======== Record excerpts ========

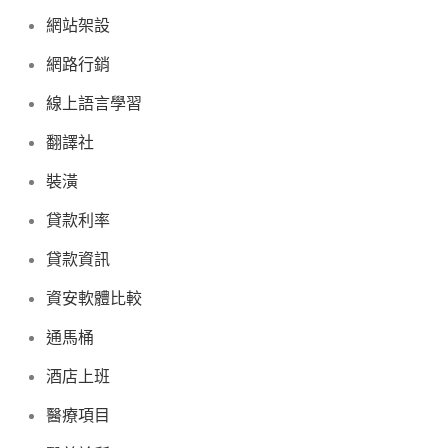
網站架設
網路行銷
線上語言學習
翻譯社
裝潢
貸款利率
貸款資訊
資安軟體比較
通馬桶
酒店上班
醫療項目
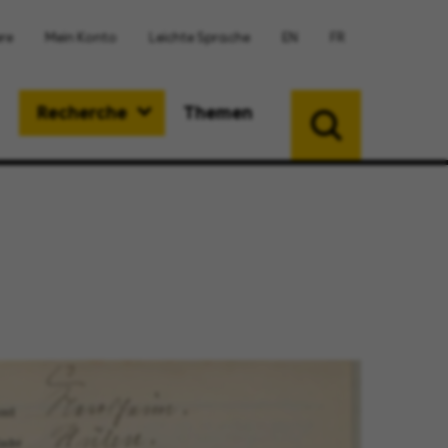
ere
Mein Konto
Leichte Sprache
EN
FR
Recherche
Themen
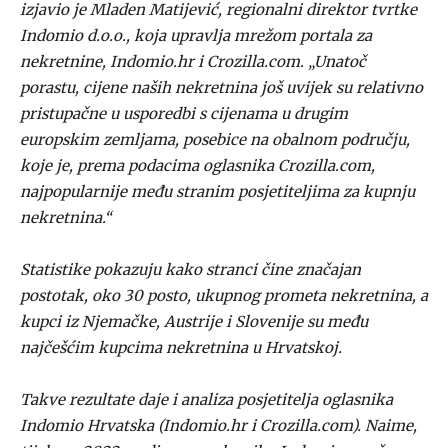
izjavio je Mladen Matijević, regionalni direktor tvrtke
Indomio d.o.o., koja upravlja mrežom portala za
nekretnine, Indomio.hr i Crozilla.com. „Unatoč
porastu, cijene naših nekretnina još uvijek su relativno
pristupačne u usporedbi s cijenama u drugim
europskim zemljama, posebice na obalnom području,
koje je, prema podacima oglasnika Crozilla.com,
najpopularnije među stranim posjetiteljima za kupnju
nekretnina.“
Statistike pokazuju kako stranci čine značajan
postotak, oko 30 posto, ukupnog prometa nekretnina, a
kupci iz Njemačke, Austrije i Slovenije su među
najčešćim kupcima nekretnina u Hrvatskoj.
Takve rezultate daje i analiza posjetitelja oglasnika
Indomio Hrvatska (Indomio.hr i Crozilla.com). Naime,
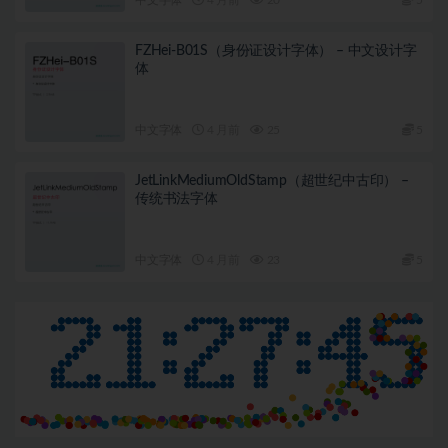
FZHei-B01S（身份证设计字体） – 中文设计字
体
中文字体
4 月前
25
5
JetLinkMediumOldStamp（超世纪中古印） –
传统书法字体
中文字体
4 月前
23
5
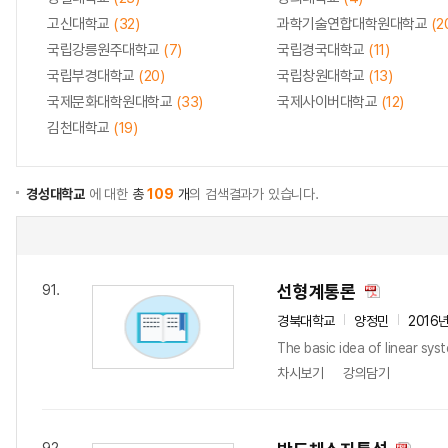
고신대학교
(32)
과학기술연합대학원대학교
(2
국립강릉원주대학교
(7)
국립경국대학교
(11)
국립부경대학교
(20)
국립창원대학교
(13)
국제문화대학원대학교
(33)
국제사이버대학교
(12)
김천대학교
(19)
경성대학교
에 대한
총
109
개
의 검색결과가 있습니다.
선형계통론
91.
경북대학교
양정민
2016
The basic idea of linear sy
차시보기
강의담기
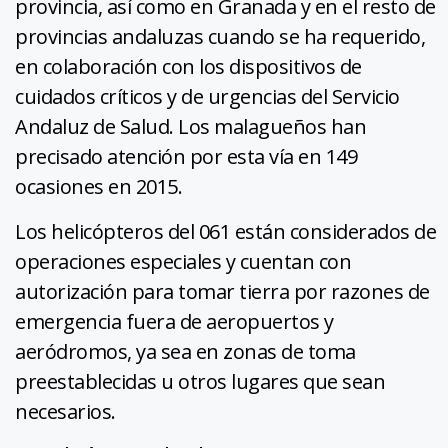
provincia, así como en Granada y en el resto de
provincias andaluzas cuando se ha requerido,
en colaboración con los dispositivos de
cuidados críticos y de urgencias del Servicio
Andaluz de Salud. Los malagueños han
precisado atención por esta vía en 149
ocasiones en 2015.
Los helicópteros del 061 están considerados de
operaciones especiales y cuentan con
autorización para tomar tierra por razones de
emergencia fuera de aeropuertos y
aeródromos, ya sea en zonas de toma
preestablecidas u otros lugares que sean
necesarios.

========

### About this task
Look through the records above for the string "nekretnina", then copy every line that has it.

### Written response
porastu, cijene naših nekretnina još uvijek su relativno
nekretnina.“
postotak, oko 30 posto, ukupnog prometa nekretnina, a
najčešćim kupcima nekretnina u Hrvatskoj.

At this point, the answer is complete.